At home, I spent the rest of the night and much of the next day writing:
APRIL 4, 1968
The volcano exploded
In a searing fury
That shattered our tranquility
With rebellion,
blasted our propriety.
with lawlessness,
and broke our complacency
with bitterness and resentment.
The caustic smoke of hate
and the charred debris of violence
smothered and sickened us all.
Men,
at the risk of their lives,
have saved others,
restrained the looting,
the arson,
and the debacle of destruction.
They have contained the holocaust
and stemmed the anarchy,
until the boiling madness abated
and a simmering quiet
could be restored.
Some fingers seeking cause
will point at the small but terrible bullet
that pierced the crust
and let the violence out.
These will seek the firer of the shot;
and, having found him,
they'll wreak their vengeance
in the name of Justice,
and call for a return of peace and order.
But the seething anger that erupted
will not be extinguished
by a single act of justice,
for the molten lava of insurrection
was heated to explosive incandescence
by a furnace fed with a multitude
of inflammatory oppressions.
These were not so much
the sinister vices of hate and sadism.
They were in greatest number
the ordinary transgressions
of self seeking and perfidy,
of disparagement and disfranchisement,
of encroachment and exploitation,
of cavil and insinuation,
of derision and ostracism,
of indifference and omission,
of inertia,
and of persistent vacillation and delay.
These,
in the enormity of their numbers,
in the relentless pinpoint application
of their flames,
in the ubiquitous profusion
of their incendiary pressures,
created the caldron
of contempt and indignation
that burst,
in a paroxysm of destruction,
the thin crust of law and customs and decency.
The cinders from the violence
fall on us all;
and mark us with our irresponsibility,
and smear us with the fullness of our guilt.
We, in Government,
with all the rest,
must share this condemnation,
or we have misused our trust
and our tremendous instruments of power,
For shackled them with inaction and equivocation,
when power and action
could have extinguished the flames.
If, from the ashes of this conflagration,
we are to build anew,
(and this we must)
let us replace the questioning when with now,
the doubting where with here,
the hesitant how with decision.
Let us meet the immensity of the need
with our prowess in political accomplishment,
with the machinery of the Executive,
with the power of courage,
and the strength of morality.
I gave a copy of the poem to Bill Seabron, the Civil Rights Coordinator in the Secretary's Office.
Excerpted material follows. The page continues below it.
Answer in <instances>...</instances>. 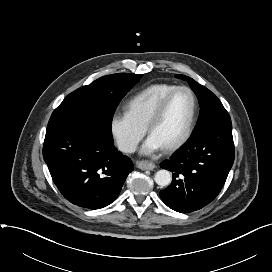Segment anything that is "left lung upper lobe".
<instances>
[{"instance_id":"left-lung-upper-lobe-1","label":"left lung upper lobe","mask_w":272,"mask_h":272,"mask_svg":"<svg viewBox=\"0 0 272 272\" xmlns=\"http://www.w3.org/2000/svg\"><path fill=\"white\" fill-rule=\"evenodd\" d=\"M176 77L186 80L199 100L200 116L193 133L215 124L231 122L228 112L213 92L188 76L178 74Z\"/></svg>"}]
</instances>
A few days later he surprised me with a copy of the African American News in which the poem had been published.
On January 15, 1970, I was asked to read the poem at a USDA memorial service for Dr. Martin Luther King Jr. I prefaced my reading with the following statement:
We are here today to commemorate a life. In my personal opinion, Martin Luther King., Jr. will be remembered by generations to come as one of the truly great men of this century and possibly of all time. The social ideals which he pushed forward are among the highest and most advanced ever conceived by mankind. I am honored to have been invited to participate in a ceremony in his honor.
The poem, which I shall read, was written to fill a personal need of my own a need to salvage some constructive basis for action from the terrible tragedy and upheaval at the time of Martin Luther King Jr.'s death.
It is a poem of dedication. Even though we have made some progress in the area of Civil Rights since 1968, the enormity of the need allows no room for complacency. It points up the appropriateness of rededication to the great social effort for which Dr. King gave his life.
During my tenure as Director, I made far more progress in my personal commitment to Civil Rights than I did in correcting the situation in the extension services. The Department of Justice initiated suits against some southern state extension services. Because of the decision- making role of local leaders, and the education functions of the county agents, this often put the state extension directors in an impossible position to comply. Only during the last few months of my tenure as Director, did I realize that Civil Rights implementation in the extension services needed to be funded as a program. This would create leverage for extension agents to use when trying to convince local leaders to provide services to African Americans. Such a program would be an unusual way to obtain compliance with a law, but it would be one adapted to the circumstances of the extension services. Some would say that my idea would be like bribing a policeman to do his duty. Extension agents however are not policemen; they are educators. Providing funds to the counties for reaching out to minorities would be more effective, in my opinion, than penalizing the agents for not enforcing a law. My term as Director ended in 1973 before I was able to promote this idea.